Steve’s Business Model: SOA as the ‘App Store’

January 28, 2010 in SOA Implementation, SOA Solutions by admin

With all the new excitement swirling around Steve Jobs’ and company’s latest entry into the market, the iPad, perhaps its time to sit back and think about Steve’s business model as it relates to the way we acquire services and content. That is, the idea that applications (or services or whatever) are sitting out there in a common catalog, ready for use anytime you need it and send a few dollars/euros/pounds/rupees their way.

Dion Hinchcliffe, also a contributor here at ebizQ, published some thoughts about the app store model and how its shaping our perceptions of how a software delivery system should function.

That is, the app store supports an ecosystem of developers and creators, but acts as a governance mechanism to make sure the crappy and malicious stuff doesn’t degrade and contaminate the ecosystem. Apple and Amazon maintain app stores that provide a consistent and reliable source for services and software.

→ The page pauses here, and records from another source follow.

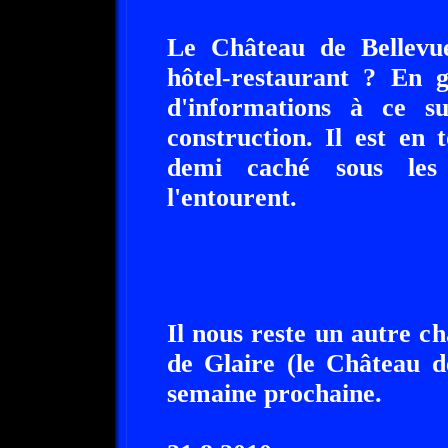
Le Château de Bellevue
hôtel-restaurant ? En 
d'informations à ce s
construction. Il est en 
demi caché sous les 
l'entourent.
Il nous reste un autre ch
de Glaire (le Château d
semaine prochaine.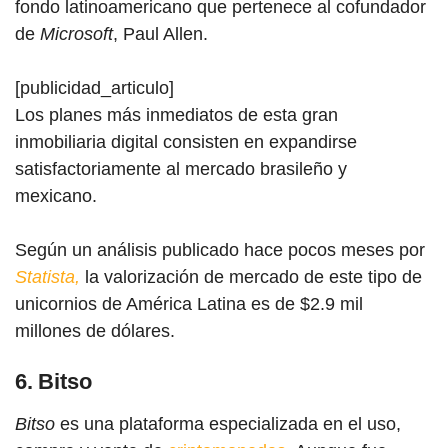
fondo latinoamericano que pertenece al cofundador
de
Microsoft
, Paul Allen.
[publicidad_articulo]
Los planes más inmediatos de esta gran
inmobiliaria digital consisten en expandirse
satisfactoriamente al mercado brasileño y
mexicano.
Según un análisis publicado hace pocos meses por
Statista,
la valorización de mercado de este tipo de
unicornios de América Latina es de $2.9 mil
millones de dólares.
6. Bitso
Bitso
es una plataforma especializada en el uso,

Sounds like the job of SOA in the enterprise, does it not?  Let’s take another page from the Apple playbook and look at an analogy.

For quite some time, we have talked about the concept of accessing
SOA-ready services through public online marketplaces, and how that
could shake up the way we approach IT. We’re seeing manifestations of
this model through cloud computing.

George Ravich, in a ComputerWeekly interview, suggests SOA-based services be made available to enterprise users the way iTunes are available online, ready to plug into a framework. “the
SOA service catalog promises to have the same impact on enterprise
computing as the iTunes playlist has had on listening to music.”

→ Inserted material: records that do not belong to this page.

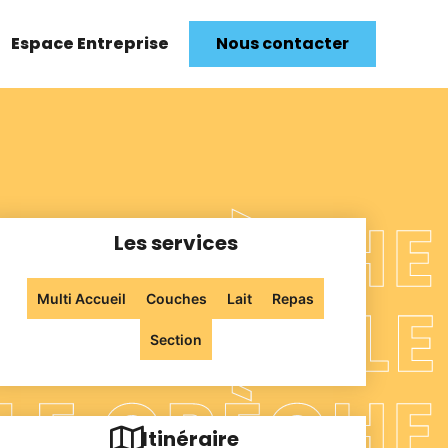
Espace Entreprise
Nous contacter
Les services
Multi Accueil
Couches
Lait
Repas
Section
Itinéraire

SOA application lists should provide services
– such as customer authentication — that can be plugged into a
company’s “playlist.” As Ravich illustrates:

“Prior to the iPod, people listened to songs on a vinyl
record or a CD in the order that the publisher determined. If you
wanted to play several songs from different albums, it was a
complicated and time-consuming activity,. Now, with an iPod, you can
take the individual songs you own and create an endless number of play
lists. Each song track is reusable in different settings and
situations, under the full control of the listener.”

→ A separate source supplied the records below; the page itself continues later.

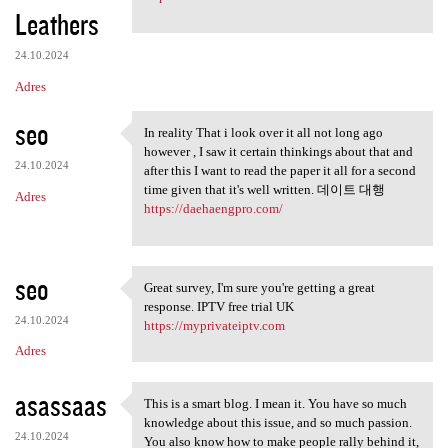
Leathers
24.10.2024
Adres
seo
In reality That i look over it all not long ago
In reality That i look over
however , I saw it certain thinkings about that and
24.10.2024
after this I want to read the paper it all for a second
time given that it's well written. 데이트 대행
Adres
https://daehaengpro.com/
seo
Great survey, I'm sure you're getting a great
Great survey, I'm sure you're
response. IPTV free trial UK
24.10.2024
https://myprivateiptv.com
Adres
asassaas
This is a smart blog. I mean it. You have so much
This is a smart blog. I mean
knowledge about this issue, and so much passion.
24.10.2024
You also know how to make people rally behind it,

“Similarly, prior to SOA, enterprise applications trapped business
processes within inflexible workflows. Without extensive IT development
the reuse of any single business process became unfeasible within these
systems, leading to multiple versions of the same process being
developed separately for different applications and channels.”

There you have it. Steve Jobs has been thinking SOA all along, he just hasn’t said it. Perhaps the SOA world needs a Steve Jobs-like visionary to package and
sell SOA in such a fashion. Or, perhaps, we’ve already been doing it
all along — without all the pizazz and hoopla.